--
Kimberly Egan
Freelance Sound
+1 425-458-8147
8408 NE 122nd St.
Kirkland, WA 98034
U.S.A
> -----Original Message-----
> From: theatre-s...@googlegroups.com [mailto:theatre-sound-
> li...@googlegroups.com] On Behalf Of Kimberly Egan
> Sent: Tuesday, November 10, 2009 5:43 PM
> To: theatre-s...@googlegroups.com
> Subject: [theatre-sound-list] Backing Up Vinyl
>
>
> Hello all,
> A non-soundie friend of mine asked me what would be the
> best/easiest way to back up his rather substantial collection of vinyl
> records. I imagine he's looking for a nice player with some kind of
> USB hookup and a fairly simple interface to get all the tracks off his
> records and onto a hard drive. He's pretty precious about audio
> quality, and will spend the cash, he just doesn't know what to get and
> also wants something simple for the non-professional. Are there any
> audiophiles out there with advice I can give him?
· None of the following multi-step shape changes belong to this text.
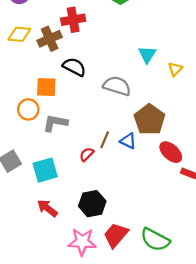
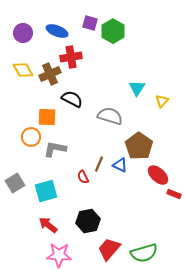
yellow diamond: (19, 34) -> (23, 70), turned 55
red semicircle: (87, 154) -> (83, 177), turned -72
green semicircle: (155, 240) -> (144, 253), turned -44
pink star: (82, 242) -> (59, 255), moved

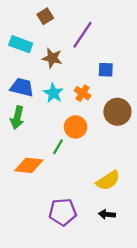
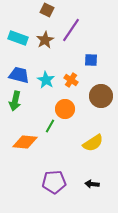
brown square: (45, 16) -> (47, 10), moved, turned -32
brown star: (52, 58) -> (45, 40), moved, turned 30
yellow semicircle: (108, 181) -> (93, 143), moved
There are several turntables out there that have a USB connection on them
and they appear as an audio interface on your computer just like any sound
card would.
I bought an AudioTechnica model for my father a few years back and he loves
his. I never really paid all that much attention to its audio quality but
it seemed to work well to me. I would suspect there are probably some
similar units that have higher quality cartridges than what came with this
unit.
But it makes it pretty easy to use and I just got a light version of Sound
Forge for my father as it was better than the junk software that came with
it and I like Forge a lot better than the free audacity, but Audacity would
work just as well.
Richard B. Ingraham
RBI Computers and Audio
http://www.rbicompaudio.20m.com
> A non-soundie friend of mine asked me what would be the
> best/easiest way to back up his rather substantial collection of vinyl
> records.... He's pretty precious about audio quality, and will
> spend the cash, he just doesn't know what to get and also wants
> something simple for the non-professional.
Most of the USB turntables I've seen and heard won't satisfy someone
who is "precious" about sound quality...
If he already has a nice turntable/cartridge/preamp, he's probably
better off getting an interface. But getting an interface, host
computer, and editing software to play nicely together isn't always
easy.
On the Mac side of the fence:
I've got a friend who has been happy using an Apogee Duet with Pure
Vinyl software on a Mac.
That's a little spendy for me... I've been using my old Technics
deck, Grado cartridge, Yamaha receiver jacked into the built in audio
input of PowerMac G5.
The surface noise from the less than pristine platters in my
collection was distracting. I can heartily recommend ClickRepair
processing software for this. Works a treat!
HTH,
Drew McCarthy
Then the finest A/D converter: Prism, Benchmark, etc. Don't forget
the interface between preamp and converter. Then an excellent sound
card that will interface with the A/D converter, whatever the
converter spits out: S/PDIF, AES, Lightpipe, etc. etc. RME and Prism
make some excellent external units.
if it's a PC: Sound Forge to capture the audio to WAV, then CD
Architect to make CDs.
If it's a Mac: use boot camp and run the above.
If you are going to the trouble and expense of getting a good
turntable and cartridge you should get a good phono preamp as well. It
may be convenient that the ULN-8 has DIs built in, but they are not
the way to hook up a good phono cartridge. It is not a very high input
impedance that the cartridge wants to see, but the CORRECT high
impedance. Most phono cartridges want to see 47kΩ, as a load. The
response of the cartridge will be effected by the load impedance.
Spend the extra few bucks on a proper preamp.